Um diário para todos
“ Nossa memória é nossa coerência, nossa razão, nossa ação, nosso sentimento. Sem ela não somos nada “.
LUIS BUÑNUEL
João Carlos Moura
Acaba de sair o Diário de Fernando, um livro imperdível para todos lerem, sobretudo os jovens. Frei Betto deu tratamento literário aos segredos guardados por Frei Fernando de Brito, seu companheiro dominicano na prisão, e só agora revelados depois de mais de 10 anos.
Eis um livro para se meditar e tomar lições extraordinárias para que as atrocidades relatadas, nunca mais se repitam. Meu filho no Colégio Santo Inácio foi obrigado a ler Paulo Coelho, por que esse livro não pode ser adotado para leitura obrigatória em todas as escolas?
É um livro histórico porque trata do drama vivido por muitos jovens idealistas nos anos 60. Eles queriam mudar o Brasil e o mundo e entraram sem saber - ou querer -, no inferno da ditadura militar brasileira. Neste livro oportuno, podemos saber em detalhes como funcionava o esgoto humano (a prisão brasileira) onde eram jogados esses e outros jovens, como dejetos inservíveis. Gente como nossos filhos, culpados (sem julgamento) do delito de pensar diferente e apoiar a resistência ao golpe armado.

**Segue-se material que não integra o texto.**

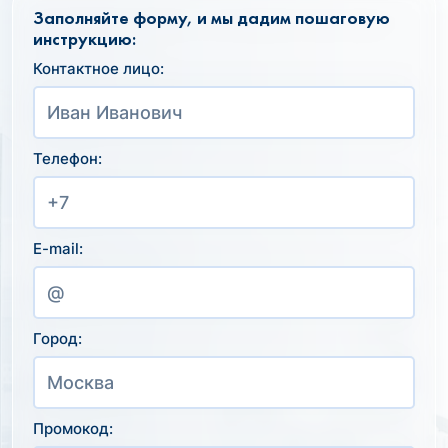
Заполняйте форму, и мы дадим пошаговую
инструкцию:
Контактное лицо:
Телефон:
E-mail:
Город:
Промокод:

Era a cavalaria e bombas contra ideias, bolas de gude, rolhas e sonhos: armas perigosas que os estudantes carregavam para enfrentar os militares brasileiros, treinados para torturar pelos americanos.
Os Freis Fernando de Brito e Betto, nesta magnífica obra, contam em detalhes como funcionou uma parte ativa, cruel e podre, da redentora que, realizava prisões sem motivo claro ou aparente. Se julgava a priori sem defesa legal constituída. Era o olho por olho dente por dente, que fez com que boa parte da juventude entrasse na clandestinidade, para não morrer.

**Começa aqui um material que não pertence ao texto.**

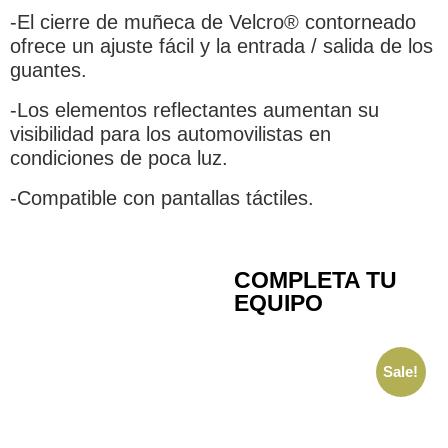
-El cierre de muñeca de Velcro® contorneado
ofrece un ajuste fácil y la entrada / salida de los
guantes.
-Los elementos reflectantes aumentan su
visibilidad para los automovilistas en
condiciones de poca luz.
-Compatible con pantallas táctiles.
COMPLETA TU
EQUIPO
Sale!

Os jovens precisam saber que pensar diferente naquela época era muito perigoso e arriscado, corria-se o risco também de ser cobaia do perverso delegado Fleury e seus seguidores (pais de família, amorosos, etc., mas torturadores) que só se saciavam ao ver o torturado como um quase nada, banhado de sangue e cheio de hematomas pelo corpo. O absurdo chegava ao extremo ao fazer-se o torturado padecer dolorosamente da cisão entre corpo e mente, pois dissociados mente e corpo, levavam o individuo até o enlouquecimento ou ao suicídio.
Frei Tito de Alencar,banido do Brasil e exilado na França, carregava consigo, internalizado, o torturador-delegado Fleury. Muito sensível, Tito era poeta, muito jovem, padeceu dos delírios persecutórios em consequência das torturas sofridas. Se matou na França.

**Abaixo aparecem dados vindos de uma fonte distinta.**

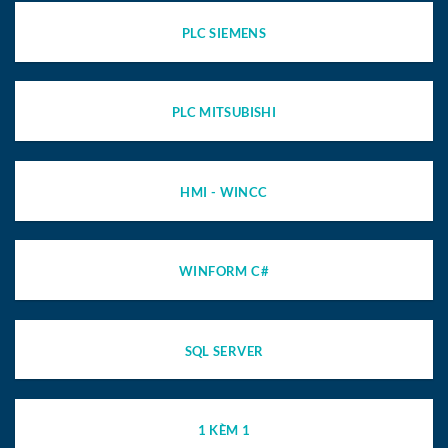
PLC SIEMENS
PLC MITSUBISHI
HMI - WINCC
WINFORM C#
SQL SERVER
1 KÈM 1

A Igreja Católica que não aceita o suicídio, perdoou Frei Tito por seu gesto incontrolável: autor (com Fleury) de sua própria morte.
Esse livro toca e choca, por isso torna-se obra essencial e referência da história contemporânea brasileira. História verdadeira que começa a ser contada. Na literatura faz um marco. Nada mais pode se ocultar ou negar, depois das verdades contidas ( e sofridas), publicadas nele.